The task: Where pictures appear, omit them, and copy exactly only the lines from the start of the listing through the line containing "черепицы будет ниже, чем", both included.
*** Block opens ***
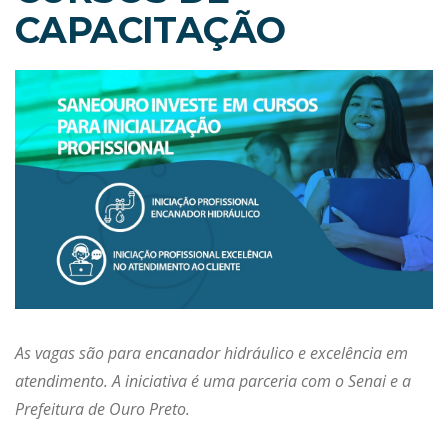
CAPACITAÇÃO
As vagas são para encanador hidráulico e excelência em
atendimento. A iniciativa é uma parceria com o Senai e a
Prefeitura de Ouro Preto.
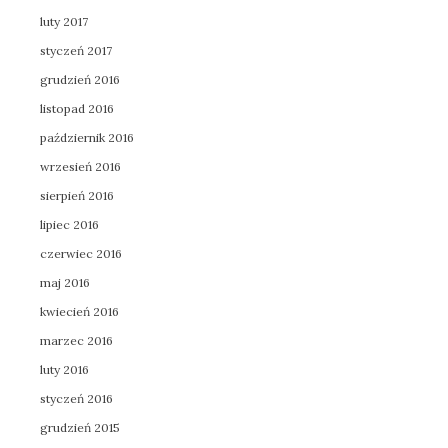
luty 2017
styczeń 2017
grudzień 2016
listopad 2016
październik 2016
wrzesień 2016
sierpień 2016
lipiec 2016
czerwiec 2016
maj 2016
kwiecień 2016
marzec 2016
luty 2016
styczeń 2016
grudzień 2015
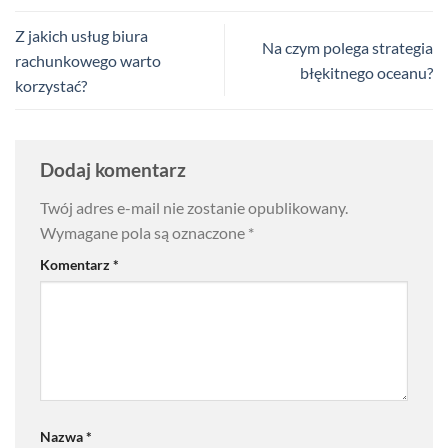
Z jakich usług biura
Na czym polega strategia
rachunkowego warto
błękitnego oceanu?
korzystać?
Dodaj komentarz
Twój adres e-mail nie zostanie opublikowany.
Wymagane pola są oznaczone
*
Komentarz
*
Nazwa
*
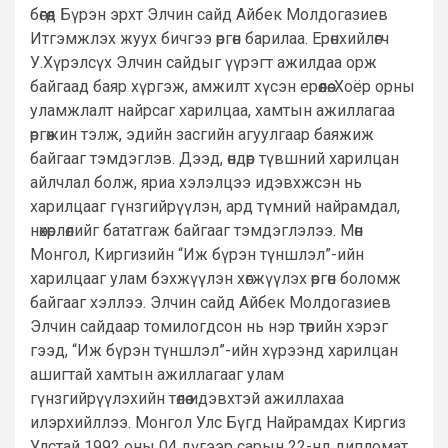
бөгөөд Бүрэн эрхт Элчин сайд Айбек Молдогазиев
Итгэмжлэх жуух бичгээ өргөн барилаа. Ерөнхийлөгч
У.Хүрэлсүх Элчин сайдыг үүрэгт ажилдаа орж
байгаад баяр хүргэж, амжилт хүсэн ерөөлөө. Хоёр орны
уламжлалт найрсаг харилцаа, хамтын ажиллагаа
өргөжин тэлж, эдийн засгийн агуулгаар баяжиж
байгааг тэмдэглэв. Дээд, өндөр түвшний харилцан
айлчлал болж, яриа хэлэлцээ идэвхжсэн нь
харилцааг гүнзгийрүүлэн, ард түмний найрамдал,
нөхөрлөлийг бататгаж байгааг тэмдэглэлээ. Мөн
Монгол, Киргизийн “Иж бүрэн түншлэл”-ийн
харилцааг улам бэхжүүлэн хөгжүүлэх өргөн боломж
байгааг хэллээ. Элчин сайд Айбек Молдогазиев
Элчин сайдаар томилогдсон нь нэр төрийн хэрэг
гээд, “Иж бүрэн түншлэл”-ийн хүрээнд харилцан
ашигтай хамтын ажиллагааг улам
гүнзгийрүүлэхийн төлөө идэвхтэй ажиллахаа
илэрхийллээ. Монгол Улс Бүгд Найрамдах Киргиз
Улстай 1992 оны 04 дүгээр сарын 22-нд дипломат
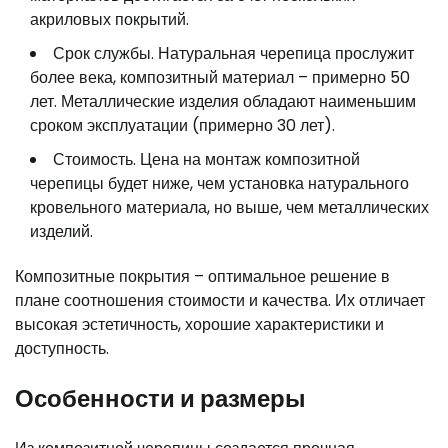
акриловых покрытий.
Срок службы. Натуральная черепица прослужит
более века, композитный материал – примерно 50
лет. Металлические изделия обладают наименьшим
сроком эксплуатации (примерно 30 лет).
Стоимость. Цена на монтаж композитной
черепицы будет ниже, чем установка натурального
кровельного материала, но выше, чем металлических
изделий.
Композитные покрытия – оптимальное решение в
плане соотношения стоимости и качества. Их отличает
высокая эстетичность, хорошие характеристики и
доступность.
Особенности и размеры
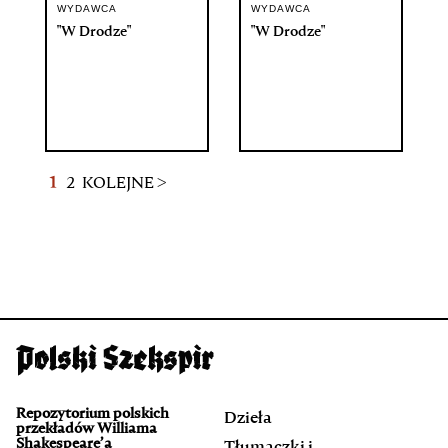
WYDAWCA
WYDAWCA
"W Drodze"
"W Drodze"
1
2
KOLEJNE >
Repozytorium polskich
Dzieła
przekładów Williama
Shakespeare’a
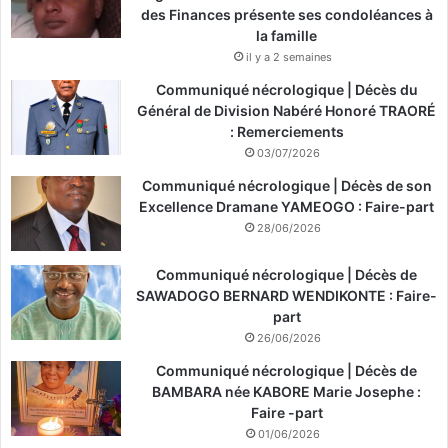
des Finances présente ses condoléances à
la famille
il y a 2 semaines
Communiqué nécrologique | Décès du
Général de Division Nabéré Honoré TRAORÉ
: Remerciements
03/07/2026
Communiqué nécrologique | Décès de son
Excellence Dramane YAMEOGO : Faire-part
28/06/2026
Communiqué nécrologique | Décès de
SAWADOGO BERNARD WENDIKONTE : Faire-
part
26/06/2026
Communiqué nécrologique | Décès de
BAMBARA née KABORE Marie Josephe :
Faire -part
01/06/2026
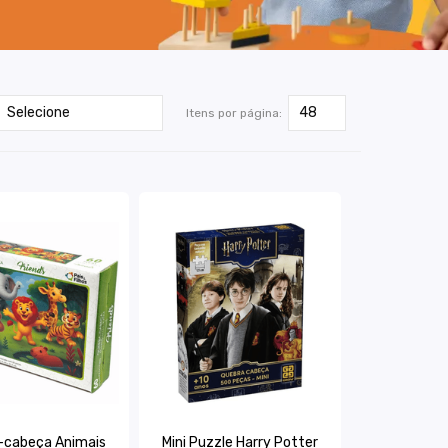
Itens por página:
-cabeça Animais
Mini Puzzle Harry Potter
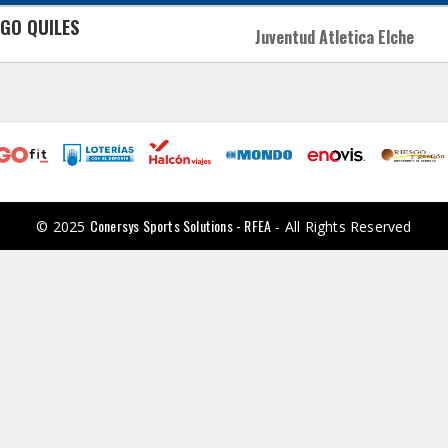
LGO QUILES
Juventud Atletica Elche
Conersys Sports Solutions - RFEA
© 2025
- All Rights Reserved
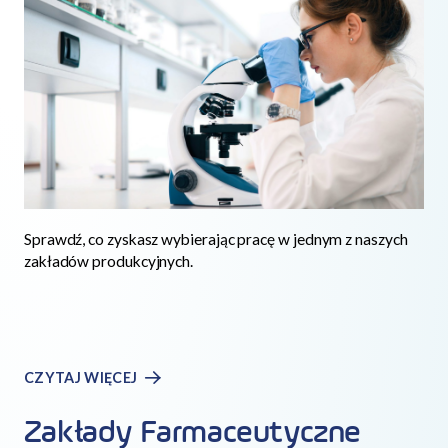
Sprawdź, co zyskasz wybierając pracę w jednym z naszych
zakładów produkcyjnych.
CZYTAJ WIĘCEJ
Zakłady Farmaceutyczne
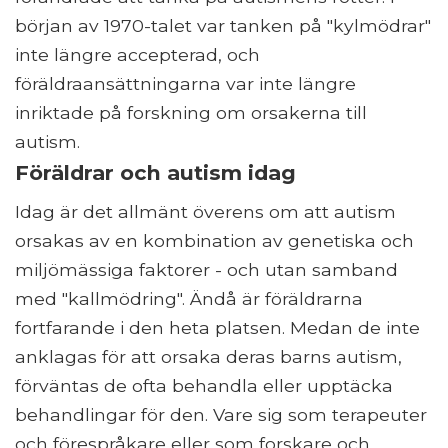
början av 1970-talet var tanken på "kylmödrar"
inte längre accepterad, och
föräldraansättningarna var inte längre
inriktade på forskning om orsakerna till
autism.
Föräldrar och autism idag
Idag är det allmänt överens om att autism
orsakas av en kombination av genetiska och
miljömässiga faktorer - och utan samband
med "kallmödring". Ändå är föräldrarna
fortfarande i den heta platsen. Medan de inte
anklagas för att orsaka deras barns autism,
förväntas de ofta behandla eller upptäcka
behandlingar för den. Vare sig som terapeuter
och förespråkare eller som forskare och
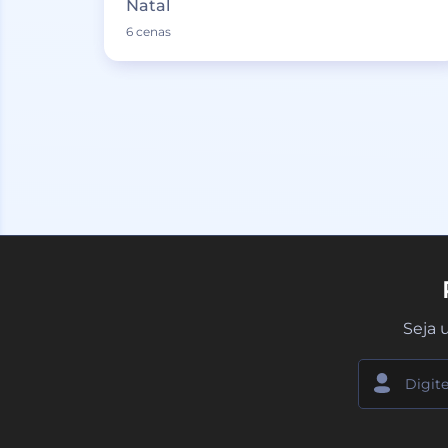
Natal
6 cenas
Seja 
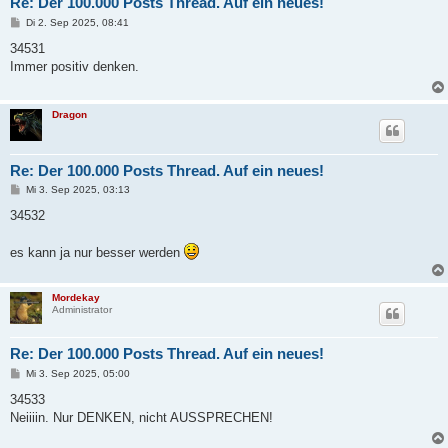
Re: Der 100.000 Posts Thread. Auf ein neues!
B
Di 2. Sep 2025, 08:41
e
i
34531
t
Immer positiv denken.
r
a
g
Dragon
Re: Der 100.000 Posts Thread. Auf ein neues!
B
Mi 3. Sep 2025, 03:13
e
i
34532
t
r
a
es kann ja nur besser werden
g
Mordekay
Administrator
Re: Der 100.000 Posts Thread. Auf ein neues!
B
Mi 3. Sep 2025, 05:00
e
i
34533
t
Neiiiin. Nur DENKEN, nicht AUSSPRECHEN!
r
a
g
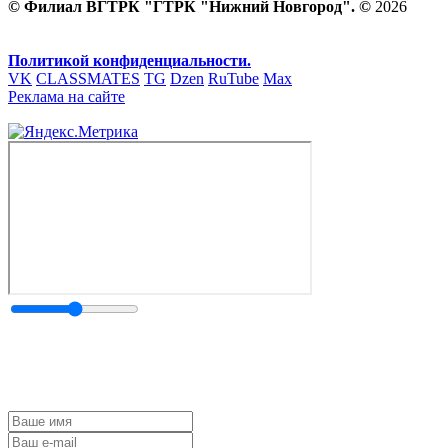
© Филиал ВГТРК "ГТРК "Нижний Новгород". ©
2026
Политикой конфиденциальности.
VK
CLASSMATES
TG
Dzen
RuTube
Max
Реклама на сайте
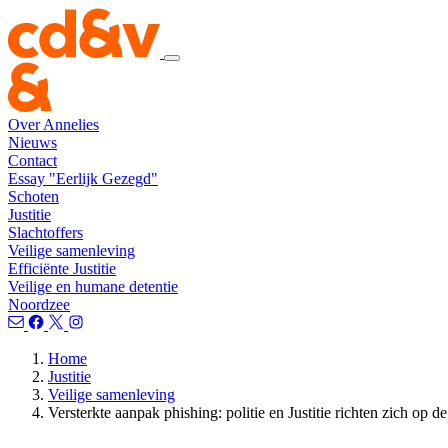
Over Annelies
Nieuws
Contact
Essay "Eerlijk Gezegd"
Schoten
Justitie
Slachtoffers
Veilige samenleving
Efficiënte Justitie
Veilige en humane detentie
Noordzee
Home
Justitie
Veilige samenleving
Versterkte aanpak phishing: politie en Justitie richten zich op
*** Block closes ***
Written response:
CAPACITAÇÃO
As vagas são para encanador hidráulico e excelência em
atendimento. A iniciativa é uma parceria com o Senai e a
Prefeitura de Ouro Preto.
luty 2017
styczeń 2017
grudzień 2016
listopad 2016
październik 2016
wrzesień 2016
sierpień 2016
lipiec 2016
czerwiec 2016
maj 2016
kwiecień 2016
marzec 2016
luty 2016
styczeń 2016
grudzień 2015
Z jakich usług biura
Na czym polega strategia
rachunkowego warto
błękitnego oceanu?
korzystać?
Dodaj komentarz
Twój adres e-mail nie zostanie opublikowany.
Wymagane pola są oznaczone
*
Komentarz
*
Nazwa
*
бөгөөд Бүрэн эрхт Элчин сайд Айбек Молдогазиев
Итгэмжлэх жуух бичгээ өргөн барилаа. Ерөнхийлөгч
У.Хүрэлсүх Элчин сайдыг үүрэгт ажилдаа орж
байгаад баяр хүргэж, амжилт хүсэн ерөөлөө. Хоёр орны
уламжлалт найрсаг харилцаа, хамтын ажиллагаа
өргөжин тэлж, эдийн засгийн агуулгаар баяжиж
байгааг тэмдэглэв. Дээд, өндөр түвшний харилцан
айлчлал болж, яриа хэлэлцээ идэвхжсэн нь
харилцааг гүнзгийрүүлэн, ард түмний найрамдал,
нөхөрлөлийг бататгаж байгааг тэмдэглэлээ. Мөн
Монгол, Киргизийн “Иж бүрэн түншлэл”-ийн
харилцааг улам бэхжүүлэн хөгжүүлэх өргөн боломж
байгааг хэллээ. Элчин сайд Айбек Молдогазиев
Элчин сайдаар томилогдсон нь нэр төрийн хэрэг
гээд, “Иж бүрэн түншлэл”-ийн хүрээнд харилцан
ашигтай хамтын ажиллагааг улам
гүнзгийрүүлэхийн төлөө идэвхтэй ажиллахаа
илэрхийллээ. Монгол Улс Бүгд Найрамдах Киргиз
Улстай 1992 оны 04 дүгээр сарын 22-нд дипломат
акриловых покрытий.
Срок службы. Натуральная черепица прослужит
более века, композитный материал – примерно 50
лет. Металлические изделия обладают наименьшим
сроком эксплуатации (примерно 30 лет).
Стоимость. Цена на монтаж композитной
черепицы будет ниже, чем установка натурального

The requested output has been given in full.